» **Your goal**: The expected output is the full data, repeated exactly, without pictures.

Collected data:
#####
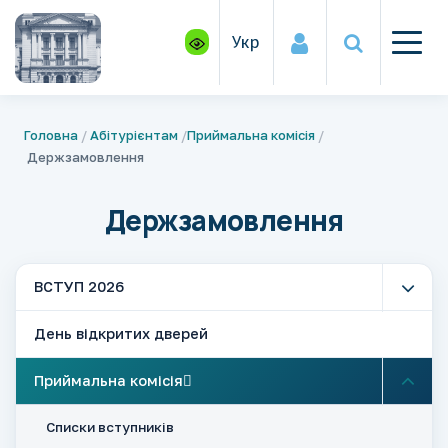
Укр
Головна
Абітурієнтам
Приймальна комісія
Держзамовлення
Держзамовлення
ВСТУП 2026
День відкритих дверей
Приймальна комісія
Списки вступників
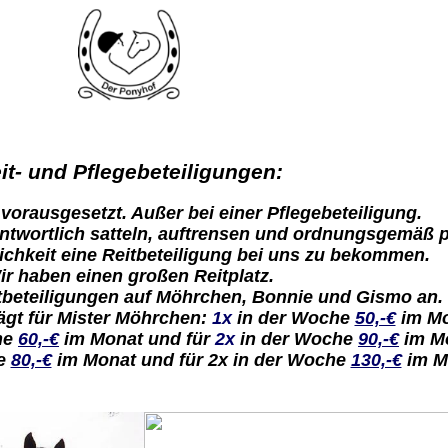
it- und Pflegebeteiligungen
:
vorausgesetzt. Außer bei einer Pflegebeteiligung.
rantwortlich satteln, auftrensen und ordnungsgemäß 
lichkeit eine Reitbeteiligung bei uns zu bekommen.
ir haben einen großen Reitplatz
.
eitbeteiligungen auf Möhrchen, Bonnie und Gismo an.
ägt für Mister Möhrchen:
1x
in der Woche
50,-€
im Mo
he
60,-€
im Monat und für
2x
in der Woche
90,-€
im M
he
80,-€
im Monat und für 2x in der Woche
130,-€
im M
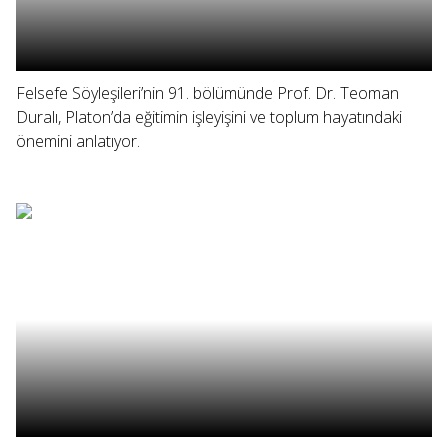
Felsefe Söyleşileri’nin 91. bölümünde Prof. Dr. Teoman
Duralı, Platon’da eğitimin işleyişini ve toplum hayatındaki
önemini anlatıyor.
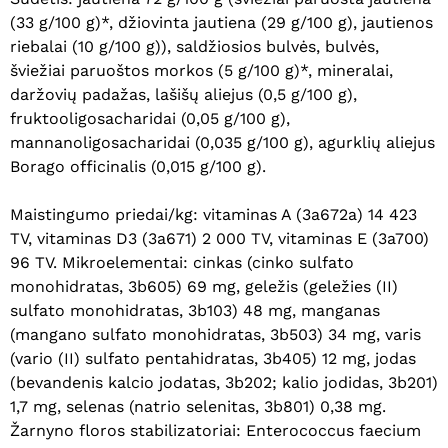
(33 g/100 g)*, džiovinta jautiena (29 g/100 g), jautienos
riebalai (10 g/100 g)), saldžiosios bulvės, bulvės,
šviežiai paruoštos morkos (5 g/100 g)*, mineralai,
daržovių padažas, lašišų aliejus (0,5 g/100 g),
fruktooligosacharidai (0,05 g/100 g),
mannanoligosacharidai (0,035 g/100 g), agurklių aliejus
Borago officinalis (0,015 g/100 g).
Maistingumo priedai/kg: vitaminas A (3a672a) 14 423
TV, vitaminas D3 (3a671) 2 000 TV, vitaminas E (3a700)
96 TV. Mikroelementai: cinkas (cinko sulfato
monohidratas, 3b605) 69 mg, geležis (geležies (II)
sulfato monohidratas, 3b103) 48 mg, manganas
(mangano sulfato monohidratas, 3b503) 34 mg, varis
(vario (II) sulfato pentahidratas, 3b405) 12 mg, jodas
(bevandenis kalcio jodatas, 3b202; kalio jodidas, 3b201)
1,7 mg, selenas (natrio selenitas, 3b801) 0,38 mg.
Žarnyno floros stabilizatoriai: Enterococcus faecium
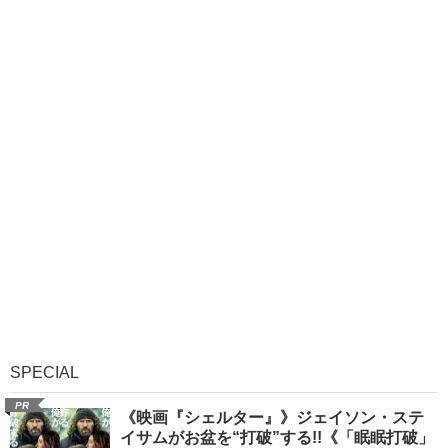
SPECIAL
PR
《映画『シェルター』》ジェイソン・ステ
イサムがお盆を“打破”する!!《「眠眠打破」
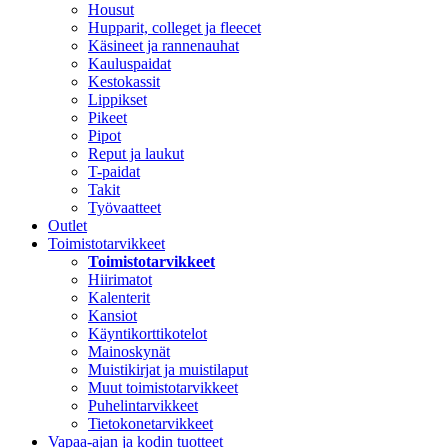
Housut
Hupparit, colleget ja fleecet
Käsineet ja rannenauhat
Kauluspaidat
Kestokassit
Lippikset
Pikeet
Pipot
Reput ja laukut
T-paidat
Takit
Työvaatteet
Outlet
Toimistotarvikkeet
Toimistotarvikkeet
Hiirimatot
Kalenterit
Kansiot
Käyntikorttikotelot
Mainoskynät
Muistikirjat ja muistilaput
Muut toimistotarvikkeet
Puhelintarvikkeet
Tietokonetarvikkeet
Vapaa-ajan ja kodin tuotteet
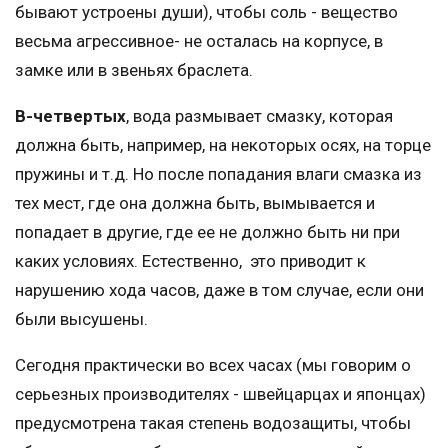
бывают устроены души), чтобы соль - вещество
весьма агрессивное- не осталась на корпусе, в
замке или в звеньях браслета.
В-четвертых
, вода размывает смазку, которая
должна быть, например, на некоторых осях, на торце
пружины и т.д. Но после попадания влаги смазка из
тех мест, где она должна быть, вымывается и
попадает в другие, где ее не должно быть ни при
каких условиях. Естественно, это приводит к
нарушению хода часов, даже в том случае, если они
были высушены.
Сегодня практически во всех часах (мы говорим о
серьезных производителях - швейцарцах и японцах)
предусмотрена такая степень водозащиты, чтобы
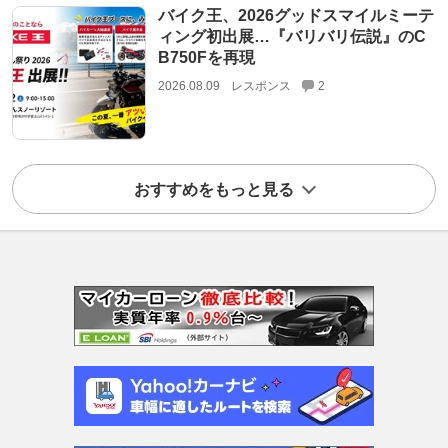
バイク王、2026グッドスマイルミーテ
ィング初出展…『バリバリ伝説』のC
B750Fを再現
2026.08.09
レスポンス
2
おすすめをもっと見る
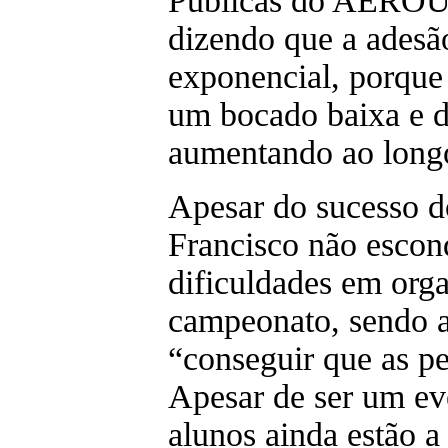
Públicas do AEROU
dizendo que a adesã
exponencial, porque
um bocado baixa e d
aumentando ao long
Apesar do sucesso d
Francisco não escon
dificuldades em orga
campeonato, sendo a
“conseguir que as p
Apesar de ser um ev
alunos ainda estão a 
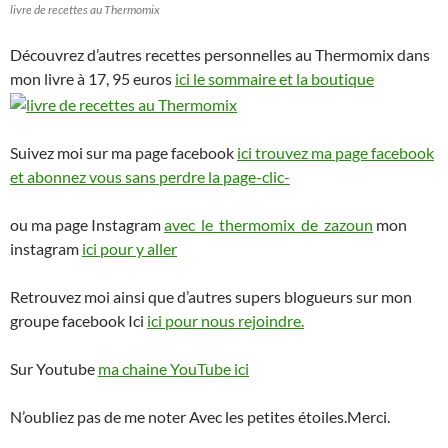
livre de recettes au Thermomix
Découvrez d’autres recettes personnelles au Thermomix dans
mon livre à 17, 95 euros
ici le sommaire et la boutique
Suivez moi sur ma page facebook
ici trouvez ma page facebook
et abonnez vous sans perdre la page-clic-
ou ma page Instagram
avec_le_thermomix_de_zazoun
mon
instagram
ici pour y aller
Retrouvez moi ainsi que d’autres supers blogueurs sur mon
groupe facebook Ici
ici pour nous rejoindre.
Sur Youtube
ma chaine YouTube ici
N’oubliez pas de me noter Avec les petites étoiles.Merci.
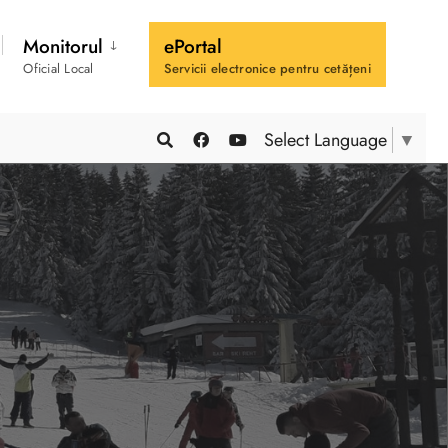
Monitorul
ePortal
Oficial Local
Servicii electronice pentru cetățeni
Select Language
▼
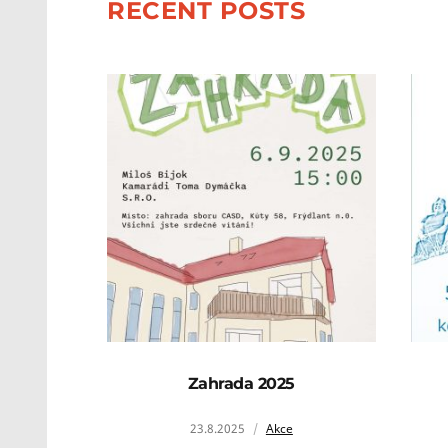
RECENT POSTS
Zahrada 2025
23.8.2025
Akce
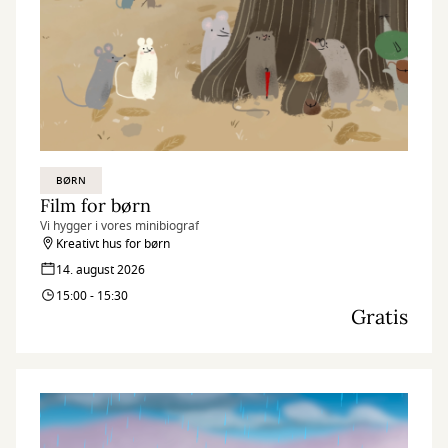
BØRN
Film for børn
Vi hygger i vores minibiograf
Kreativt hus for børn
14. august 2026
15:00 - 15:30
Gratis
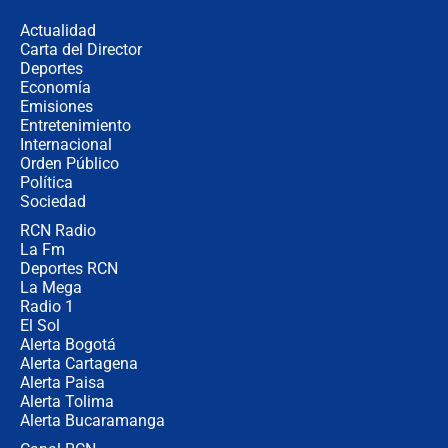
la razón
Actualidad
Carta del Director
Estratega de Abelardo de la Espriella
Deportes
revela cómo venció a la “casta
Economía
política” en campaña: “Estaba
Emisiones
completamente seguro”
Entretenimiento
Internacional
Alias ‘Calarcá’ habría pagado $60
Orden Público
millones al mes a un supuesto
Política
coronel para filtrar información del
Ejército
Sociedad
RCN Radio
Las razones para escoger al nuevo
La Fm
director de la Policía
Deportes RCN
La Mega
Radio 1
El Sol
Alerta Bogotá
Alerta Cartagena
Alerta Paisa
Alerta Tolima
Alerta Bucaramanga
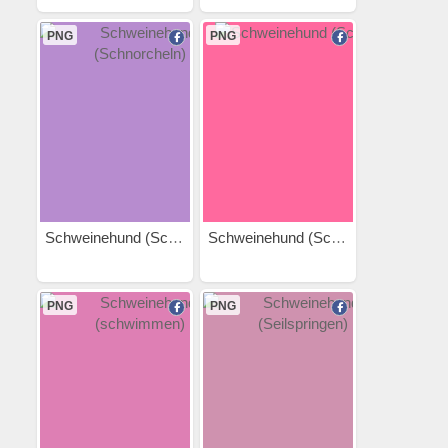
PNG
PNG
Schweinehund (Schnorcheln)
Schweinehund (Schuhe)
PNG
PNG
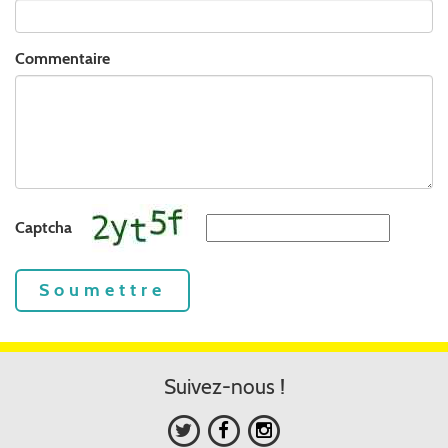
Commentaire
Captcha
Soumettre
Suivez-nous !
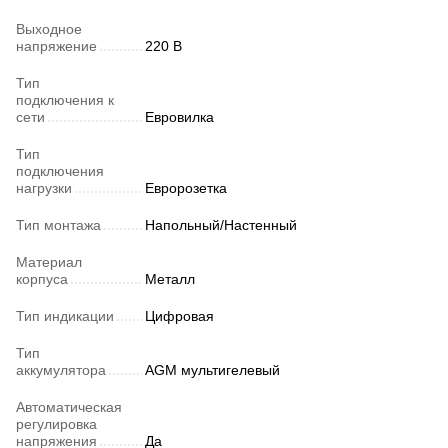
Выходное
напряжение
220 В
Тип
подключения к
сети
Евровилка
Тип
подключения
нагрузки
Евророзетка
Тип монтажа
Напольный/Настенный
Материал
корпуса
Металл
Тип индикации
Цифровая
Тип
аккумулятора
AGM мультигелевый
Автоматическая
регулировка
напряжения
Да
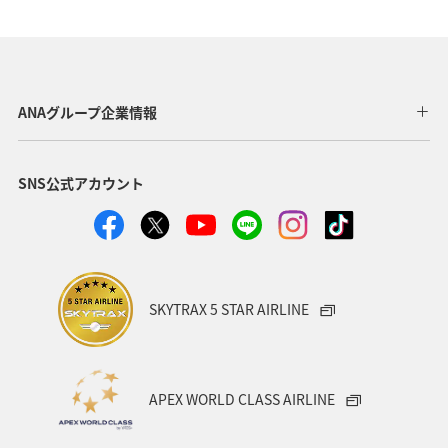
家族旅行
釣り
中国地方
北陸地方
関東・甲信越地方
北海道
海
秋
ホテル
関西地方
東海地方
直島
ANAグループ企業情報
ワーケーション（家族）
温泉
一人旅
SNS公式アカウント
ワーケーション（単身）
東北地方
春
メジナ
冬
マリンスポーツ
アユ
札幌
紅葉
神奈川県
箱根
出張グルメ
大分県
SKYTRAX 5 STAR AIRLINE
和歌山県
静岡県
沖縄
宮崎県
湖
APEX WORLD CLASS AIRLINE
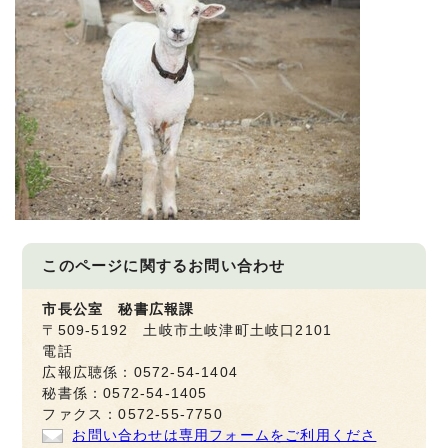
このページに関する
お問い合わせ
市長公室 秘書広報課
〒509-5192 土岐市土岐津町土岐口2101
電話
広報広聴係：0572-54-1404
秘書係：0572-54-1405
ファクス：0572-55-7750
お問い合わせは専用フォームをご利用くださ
#####
» **Answer**:
Укр
Головна
Абітурієнтам
Приймальна комісія
Держзамовлення
Держзамовлення
ВСТУП 2026
День відкритих дверей
Приймальна комісія
Списки вступників
it- und Pflegebeteiligungen
:
vorausgesetzt. Außer bei einer Pflegebeteiligung.
rantwortlich satteln, auftrensen und ordnungsgemäß 
lichkeit eine Reitbeteiligung bei uns zu bekommen.
ir haben einen großen Reitplatz
.
eitbeteiligungen auf Möhrchen, Bonnie und Gismo an.
ägt für Mister Möhrchen:
1x
in der Woche
50,-€
im Mo
he
60,-€
im Monat und für
2x
in der Woche
90,-€
im M
he
80,-€
im Monat und für 2x in der Woche
130,-€
im M
Felsefe Söyleşileri’nin 91. bölümünde Prof. Dr. Teoman
Duralı, Platon’da eğitimin işleyişini ve toplum hayatındaki
önemini anlatıyor.
(33 g/100 g)*, džiovinta jautiena (29 g/100 g), jautienos
riebalai (10 g/100 g)), saldžiosios bulvės, bulvės,
šviežiai paruoštos morkos (5 g/100 g)*, mineralai,
daržovių padažas, lašišų aliejus (0,5 g/100 g),
fruktooligosacharidai (0,05 g/100 g),
mannanoligosacharidai (0,035 g/100 g), agurklių aliejus
Borago officinalis (0,015 g/100 g).
Maistingumo priedai/kg: vitaminas A (3a672a) 14 423
TV, vitaminas D3 (3a671) 2 000 TV, vitaminas E (3a700)
96 TV. Mikroelementai: cinkas (cinko sulfato
monohidratas, 3b605) 69 mg, geležis (geležies (II)
sulfato monohidratas, 3b103) 48 mg, manganas
(mangano sulfato monohidratas, 3b503) 34 mg, varis
(vario (II) sulfato pentahidratas, 3b405) 12 mg, jodas
(bevandenis kalcio jodatas, 3b202; kalio jodidas, 3b201)
1,7 mg, selenas (natrio selenitas, 3b801) 0,38 mg.
Žarnyno floros stabilizatoriai: Enterococcus faecium
SPECIAL
PR
《映画『シェルター』》ジェイソン・ステ
イサムがお盆を“打破”する!!《「眠眠打破」
Housut
Hupparit, colleget ja fleecet
Käsineet ja rannenauhat
Kauluspaidat
Kestokassit
Lippikset
Pikeet
Pipot
Reput ja laukut
T-paidat
Takit
Työvaatteet
Outlet
Toimistotarvikkeet
Toimistotarvikkeet
Hiirimatot
Kalenterit
Kansiot
Käyntikorttikotelot
Mainoskynät
Muistikirjat ja muistilaput
Muut toimistotarvikkeet
Puhelintarvikkeet
Tietokonetarvikkeet
Vapaa-ajan ja kodin tuotteet
бывают устроены души), чтобы соль - вещество
весьма агрессивное- не осталась на корпусе, в
замке или в звеньях браслета.
В-четвертых
, вода размывает смазку, которая
должна быть, например, на некоторых осях, на торце
пружины и т.д. Но после попадания влаги смазка из
тех мест, где она должна быть, вымывается и
попадает в другие, где ее не должно быть ни при
каких условиях. Естественно, это приводит к
нарушению хода часов, даже в том случае, если они
были высушены.
Сегодня практически во всех часах (мы говорим о
серьезных производителях - швейцарцах и японцах)
предусмотрена такая степень водозащиты, чтобы
バイク王、2026グッドスマイルミーテ
ィング初出展…『バリバリ伝説』のC
B750Fを再現
2026.08.09
レスポンス
2
おすすめをもっと見る
Públicas do AEROU
dizendo que a adesã
exponencial, porque
um bocado baixa e d
aumentando ao long
Apesar do sucesso d
Francisco não escon
dificuldades em orga
campeonato, sendo a
“conseguir que as p
Apesar de ser um ev
alunos ainda estão a 
livre de recettes au Thermomix
Découvrez d’autres recettes personnelles au Thermomix dans
mon livre à 17, 95 euros
ici le sommaire et la boutique
Suivez moi sur ma page facebook
ici trouvez ma page facebook
et abonnez vous sans perdre la page-clic-
ou ma page Instagram
avec_le_thermomix_de_zazoun
mon
instagram
ici pour y aller
Retrouvez moi ainsi que d’autres supers blogueurs sur mon
groupe facebook Ici
ici pour nous rejoindre.
Sur Youtube
ma chaine YouTube ici
N’oubliez pas de me noter Avec les petites étoiles.Merci.
Monitorul
ePortal
Oficial Local
Servicii electronice pentru cetățeni
Select Language
▼
RECENT POSTS
Zahrada 2025
23.8.2025
Akce
BØRN
Film for børn
Vi hygger i vores minibiograf
Kreativt hus for børn
14. august 2026
15:00 - 15:30
Gratis
la razón
Actualidad
Carta del Director
Estratega de Abelardo de la Espriella
Deportes
revela cómo venció a la “casta
Economía
política” en campaña: “Estaba
Emisiones
completamente seguro”
Entretenimiento
Internacional
Alias ‘Calarcá’ habría pagado $60
Orden Público
millones al mes a un supuesto
Política
coronel para filtrar información del
Ejército
Sociedad
RCN Radio
Las razones para escoger al nuevo
La Fm
director de la Policía
Deportes RCN
La Mega
Radio 1
El Sol
Alerta Bogotá
Alerta Cartagena
Alerta Paisa
Alerta Tolima
Alerta Bucaramanga
PNG
PNG
Schweinehund (Schnorcheln)
Schweinehund (Schuhe)
PNG
PNG
Commentaire
Captcha
Soumettre
Suivez-nous !
Выходное
напряжение
220 В
Тип
подключения к
сети
Евровилка
Тип
подключения
нагрузки
Евророзетка
Тип монтажа
Напольный/Настенный
Материал
корпуса
Металл
Тип индикации
Цифровая
Тип
аккумулятора
AGM мультигелевый
Автоматическая
регулировка
напряжения
Да
家族旅行
釣り
中国地方
北陸地方
関東・甲信越地方
北海道
海
秋
ホテル
関西地方
東海地方
直島
ANAグループ企業情報
ワーケーション（家族）
温泉
一人旅
SNS公式アカウント
ワーケーション（単身）
東北地方
春
メジナ
冬
マリンスポーツ
アユ
札幌
紅葉
神奈川県
箱根
出張グルメ
大分県
SKYTRAX 5 STAR AIRLINE
和歌山県
静岡県
沖縄
宮崎県
湖
APEX WORLD CLASS AIRLINE
このページに関する
お問い合わせ
市長公室 秘書広報課
〒509-5192 土岐市土岐津町土岐口2101
電話
広報広聴係：0572-54-1404
秘書係：0572-54-1405
ファクス：0572-55-7750
お問い合わせは専用フォームをご利用くださ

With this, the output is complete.